- Study material:
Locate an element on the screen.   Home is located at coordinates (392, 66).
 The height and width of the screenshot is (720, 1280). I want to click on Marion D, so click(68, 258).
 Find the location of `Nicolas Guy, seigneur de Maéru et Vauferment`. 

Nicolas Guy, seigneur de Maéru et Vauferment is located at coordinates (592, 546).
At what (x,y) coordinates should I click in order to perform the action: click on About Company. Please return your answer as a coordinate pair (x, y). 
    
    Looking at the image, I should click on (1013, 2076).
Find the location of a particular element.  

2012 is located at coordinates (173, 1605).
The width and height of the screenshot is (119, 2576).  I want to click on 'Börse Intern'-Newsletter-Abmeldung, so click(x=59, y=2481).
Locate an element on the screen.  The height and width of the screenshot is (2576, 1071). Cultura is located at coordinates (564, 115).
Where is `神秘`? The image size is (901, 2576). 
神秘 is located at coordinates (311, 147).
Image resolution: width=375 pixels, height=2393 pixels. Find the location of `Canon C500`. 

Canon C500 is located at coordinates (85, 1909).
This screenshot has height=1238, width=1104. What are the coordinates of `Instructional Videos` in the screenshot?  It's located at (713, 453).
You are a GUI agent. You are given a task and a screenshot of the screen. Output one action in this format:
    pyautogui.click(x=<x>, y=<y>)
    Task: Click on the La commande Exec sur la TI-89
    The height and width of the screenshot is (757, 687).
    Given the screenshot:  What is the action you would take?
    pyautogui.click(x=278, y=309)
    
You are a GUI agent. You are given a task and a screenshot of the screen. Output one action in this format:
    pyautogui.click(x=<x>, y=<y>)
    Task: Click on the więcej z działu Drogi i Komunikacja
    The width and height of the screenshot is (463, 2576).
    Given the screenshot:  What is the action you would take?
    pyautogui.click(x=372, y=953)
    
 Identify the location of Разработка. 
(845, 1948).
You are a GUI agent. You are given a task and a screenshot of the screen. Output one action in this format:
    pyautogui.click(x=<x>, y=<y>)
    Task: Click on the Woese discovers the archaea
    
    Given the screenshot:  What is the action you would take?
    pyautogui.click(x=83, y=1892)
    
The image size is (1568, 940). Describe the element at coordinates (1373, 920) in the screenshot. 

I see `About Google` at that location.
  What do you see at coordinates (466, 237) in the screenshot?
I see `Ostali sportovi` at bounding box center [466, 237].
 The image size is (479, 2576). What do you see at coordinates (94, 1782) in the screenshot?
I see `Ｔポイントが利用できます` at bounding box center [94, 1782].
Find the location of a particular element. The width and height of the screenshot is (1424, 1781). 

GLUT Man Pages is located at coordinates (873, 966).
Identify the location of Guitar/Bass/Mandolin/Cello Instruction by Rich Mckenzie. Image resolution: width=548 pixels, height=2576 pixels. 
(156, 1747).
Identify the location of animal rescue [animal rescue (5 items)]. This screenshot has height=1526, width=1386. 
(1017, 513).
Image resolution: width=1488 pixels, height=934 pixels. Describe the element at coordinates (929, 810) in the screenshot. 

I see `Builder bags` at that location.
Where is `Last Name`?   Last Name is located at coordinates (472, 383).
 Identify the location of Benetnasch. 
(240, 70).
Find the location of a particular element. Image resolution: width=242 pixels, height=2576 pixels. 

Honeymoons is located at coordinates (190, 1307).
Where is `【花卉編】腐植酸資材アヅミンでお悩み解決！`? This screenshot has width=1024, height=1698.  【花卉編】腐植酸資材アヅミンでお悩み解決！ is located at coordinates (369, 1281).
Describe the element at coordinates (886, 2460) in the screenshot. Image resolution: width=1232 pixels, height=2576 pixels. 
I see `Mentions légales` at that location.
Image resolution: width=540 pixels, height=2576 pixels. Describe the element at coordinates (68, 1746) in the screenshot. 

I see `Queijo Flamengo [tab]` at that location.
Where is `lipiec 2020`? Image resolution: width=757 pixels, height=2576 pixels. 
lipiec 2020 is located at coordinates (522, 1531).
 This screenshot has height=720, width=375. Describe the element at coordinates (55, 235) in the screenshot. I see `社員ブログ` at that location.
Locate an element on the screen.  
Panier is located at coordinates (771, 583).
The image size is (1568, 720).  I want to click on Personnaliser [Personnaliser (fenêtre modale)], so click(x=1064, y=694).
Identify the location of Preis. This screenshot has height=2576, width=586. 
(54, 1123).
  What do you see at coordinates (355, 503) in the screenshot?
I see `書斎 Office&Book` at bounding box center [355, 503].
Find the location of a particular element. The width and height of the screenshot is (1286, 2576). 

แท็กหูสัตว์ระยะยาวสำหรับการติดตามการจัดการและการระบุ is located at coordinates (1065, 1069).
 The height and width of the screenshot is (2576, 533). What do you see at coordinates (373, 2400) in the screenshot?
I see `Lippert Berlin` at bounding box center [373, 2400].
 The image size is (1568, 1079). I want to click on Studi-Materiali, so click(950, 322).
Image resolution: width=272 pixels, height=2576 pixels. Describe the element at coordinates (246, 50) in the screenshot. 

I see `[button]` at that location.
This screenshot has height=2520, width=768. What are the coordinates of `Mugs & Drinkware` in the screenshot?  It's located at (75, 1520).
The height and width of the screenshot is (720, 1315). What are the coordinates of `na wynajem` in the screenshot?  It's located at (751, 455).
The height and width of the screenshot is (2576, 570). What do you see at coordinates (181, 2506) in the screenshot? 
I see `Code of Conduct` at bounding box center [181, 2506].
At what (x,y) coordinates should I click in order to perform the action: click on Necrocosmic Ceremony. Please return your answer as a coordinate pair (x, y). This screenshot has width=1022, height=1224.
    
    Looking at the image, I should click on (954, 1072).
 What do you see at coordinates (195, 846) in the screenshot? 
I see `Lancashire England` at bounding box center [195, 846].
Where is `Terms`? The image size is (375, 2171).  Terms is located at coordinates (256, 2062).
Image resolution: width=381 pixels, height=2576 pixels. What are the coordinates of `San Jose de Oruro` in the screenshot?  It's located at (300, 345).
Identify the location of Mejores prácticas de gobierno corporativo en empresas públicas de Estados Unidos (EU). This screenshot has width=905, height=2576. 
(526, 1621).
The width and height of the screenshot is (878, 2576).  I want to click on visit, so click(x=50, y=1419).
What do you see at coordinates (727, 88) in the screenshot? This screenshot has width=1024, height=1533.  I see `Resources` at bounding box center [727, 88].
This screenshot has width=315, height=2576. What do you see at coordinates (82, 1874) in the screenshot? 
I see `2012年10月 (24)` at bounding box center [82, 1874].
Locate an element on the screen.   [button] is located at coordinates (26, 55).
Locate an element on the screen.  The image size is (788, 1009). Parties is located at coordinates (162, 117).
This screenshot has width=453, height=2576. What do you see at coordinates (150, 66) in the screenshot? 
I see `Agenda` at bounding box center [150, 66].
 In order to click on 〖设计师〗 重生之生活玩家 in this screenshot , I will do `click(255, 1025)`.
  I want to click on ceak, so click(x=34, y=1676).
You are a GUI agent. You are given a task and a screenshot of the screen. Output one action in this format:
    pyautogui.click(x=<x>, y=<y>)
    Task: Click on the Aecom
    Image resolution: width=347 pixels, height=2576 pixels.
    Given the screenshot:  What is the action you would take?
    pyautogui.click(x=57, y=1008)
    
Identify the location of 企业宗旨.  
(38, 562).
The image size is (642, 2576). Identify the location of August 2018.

- Task description:
Exactly as they are written, print the entries again.

- Problem solution:
Locate an element on the screen.   Home is located at coordinates (392, 66).
 The height and width of the screenshot is (720, 1280). I want to click on Marion D, so click(68, 258).
 Find the location of `Nicolas Guy, seigneur de Maéru et Vauferment`. 

Nicolas Guy, seigneur de Maéru et Vauferment is located at coordinates (592, 546).
At what (x,y) coordinates should I click in order to perform the action: click on About Company. Please return your answer as a coordinate pair (x, y). 
    
    Looking at the image, I should click on (1013, 2076).
Find the location of a particular element.  

2012 is located at coordinates (173, 1605).
The width and height of the screenshot is (119, 2576).  I want to click on 'Börse Intern'-Newsletter-Abmeldung, so click(x=59, y=2481).
Locate an element on the screen.  The height and width of the screenshot is (2576, 1071). Cultura is located at coordinates (564, 115).
Where is `神秘`? The image size is (901, 2576). 
神秘 is located at coordinates (311, 147).
Image resolution: width=375 pixels, height=2393 pixels. Find the location of `Canon C500`. 

Canon C500 is located at coordinates (85, 1909).
This screenshot has height=1238, width=1104. What are the coordinates of `Instructional Videos` in the screenshot?  It's located at (713, 453).
You are a GUI agent. You are given a task and a screenshot of the screen. Output one action in this format:
    pyautogui.click(x=<x>, y=<y>)
    Task: Click on the La commande Exec sur la TI-89
    The height and width of the screenshot is (757, 687).
    Given the screenshot:  What is the action you would take?
    pyautogui.click(x=278, y=309)
    
You are a GUI agent. You are given a task and a screenshot of the screen. Output one action in this format:
    pyautogui.click(x=<x>, y=<y>)
    Task: Click on the więcej z działu Drogi i Komunikacja
    The width and height of the screenshot is (463, 2576).
    Given the screenshot:  What is the action you would take?
    pyautogui.click(x=372, y=953)
    
 Identify the location of Разработка. 
(845, 1948).
You are a GUI agent. You are given a task and a screenshot of the screen. Output one action in this format:
    pyautogui.click(x=<x>, y=<y>)
    Task: Click on the Woese discovers the archaea
    
    Given the screenshot:  What is the action you would take?
    pyautogui.click(x=83, y=1892)
    
The image size is (1568, 940). Describe the element at coordinates (1373, 920) in the screenshot. 

I see `About Google` at that location.
  What do you see at coordinates (466, 237) in the screenshot?
I see `Ostali sportovi` at bounding box center [466, 237].
 The image size is (479, 2576). What do you see at coordinates (94, 1782) in the screenshot?
I see `Ｔポイントが利用できます` at bounding box center [94, 1782].
Find the location of a particular element. The width and height of the screenshot is (1424, 1781). 

GLUT Man Pages is located at coordinates (873, 966).
Identify the location of Guitar/Bass/Mandolin/Cello Instruction by Rich Mckenzie. Image resolution: width=548 pixels, height=2576 pixels. 
(156, 1747).
Identify the location of animal rescue [animal rescue (5 items)]. This screenshot has height=1526, width=1386. 
(1017, 513).
Image resolution: width=1488 pixels, height=934 pixels. Describe the element at coordinates (929, 810) in the screenshot. 

I see `Builder bags` at that location.
Where is `Last Name`?   Last Name is located at coordinates (472, 383).
 Identify the location of Benetnasch. 
(240, 70).
Find the location of a particular element. Image resolution: width=242 pixels, height=2576 pixels. 

Honeymoons is located at coordinates (190, 1307).
Where is `【花卉編】腐植酸資材アヅミンでお悩み解決！`? This screenshot has width=1024, height=1698.  【花卉編】腐植酸資材アヅミンでお悩み解決！ is located at coordinates (369, 1281).
Describe the element at coordinates (886, 2460) in the screenshot. Image resolution: width=1232 pixels, height=2576 pixels. 
I see `Mentions légales` at that location.
Image resolution: width=540 pixels, height=2576 pixels. Describe the element at coordinates (68, 1746) in the screenshot. 

I see `Queijo Flamengo [tab]` at that location.
Where is `lipiec 2020`? Image resolution: width=757 pixels, height=2576 pixels. 
lipiec 2020 is located at coordinates (522, 1531).
 This screenshot has height=720, width=375. Describe the element at coordinates (55, 235) in the screenshot. I see `社員ブログ` at that location.
Locate an element on the screen.  
Panier is located at coordinates (771, 583).
The image size is (1568, 720).  I want to click on Personnaliser [Personnaliser (fenêtre modale)], so click(x=1064, y=694).
Identify the location of Preis. This screenshot has height=2576, width=586. 
(54, 1123).
  What do you see at coordinates (355, 503) in the screenshot?
I see `書斎 Office&Book` at bounding box center [355, 503].
Find the location of a particular element. The width and height of the screenshot is (1286, 2576). 

แท็กหูสัตว์ระยะยาวสำหรับการติดตามการจัดการและการระบุ is located at coordinates (1065, 1069).
 The height and width of the screenshot is (2576, 533). What do you see at coordinates (373, 2400) in the screenshot?
I see `Lippert Berlin` at bounding box center [373, 2400].
 The image size is (1568, 1079). I want to click on Studi-Materiali, so click(950, 322).
Image resolution: width=272 pixels, height=2576 pixels. Describe the element at coordinates (246, 50) in the screenshot. 

I see `[button]` at that location.
This screenshot has height=2520, width=768. What are the coordinates of `Mugs & Drinkware` in the screenshot?  It's located at (75, 1520).
The height and width of the screenshot is (720, 1315). What are the coordinates of `na wynajem` in the screenshot?  It's located at (751, 455).
The height and width of the screenshot is (2576, 570). What do you see at coordinates (181, 2506) in the screenshot? 
I see `Code of Conduct` at bounding box center [181, 2506].
At what (x,y) coordinates should I click in order to perform the action: click on Necrocosmic Ceremony. Please return your answer as a coordinate pair (x, y). This screenshot has width=1022, height=1224.
    
    Looking at the image, I should click on (954, 1072).
 What do you see at coordinates (195, 846) in the screenshot? 
I see `Lancashire England` at bounding box center [195, 846].
Where is `Terms`? The image size is (375, 2171).  Terms is located at coordinates (256, 2062).
Image resolution: width=381 pixels, height=2576 pixels. What are the coordinates of `San Jose de Oruro` in the screenshot?  It's located at (300, 345).
Identify the location of Mejores prácticas de gobierno corporativo en empresas públicas de Estados Unidos (EU). This screenshot has width=905, height=2576. 
(526, 1621).
The width and height of the screenshot is (878, 2576).  I want to click on visit, so click(x=50, y=1419).
What do you see at coordinates (727, 88) in the screenshot? This screenshot has width=1024, height=1533.  I see `Resources` at bounding box center [727, 88].
This screenshot has width=315, height=2576. What do you see at coordinates (82, 1874) in the screenshot? 
I see `2012年10月 (24)` at bounding box center [82, 1874].
Locate an element on the screen.   [button] is located at coordinates (26, 55).
Locate an element on the screen.  The image size is (788, 1009). Parties is located at coordinates (162, 117).
This screenshot has width=453, height=2576. What do you see at coordinates (150, 66) in the screenshot? 
I see `Agenda` at bounding box center [150, 66].
 In order to click on 〖设计师〗 重生之生活玩家 in this screenshot , I will do `click(255, 1025)`.
  I want to click on ceak, so click(x=34, y=1676).
You are a GUI agent. You are given a task and a screenshot of the screen. Output one action in this format:
    pyautogui.click(x=<x>, y=<y>)
    Task: Click on the Aecom
    Image resolution: width=347 pixels, height=2576 pixels.
    Given the screenshot:  What is the action you would take?
    pyautogui.click(x=57, y=1008)
    
Identify the location of 企业宗旨.  
(38, 562).
The image size is (642, 2576). Identify the location of August 2018.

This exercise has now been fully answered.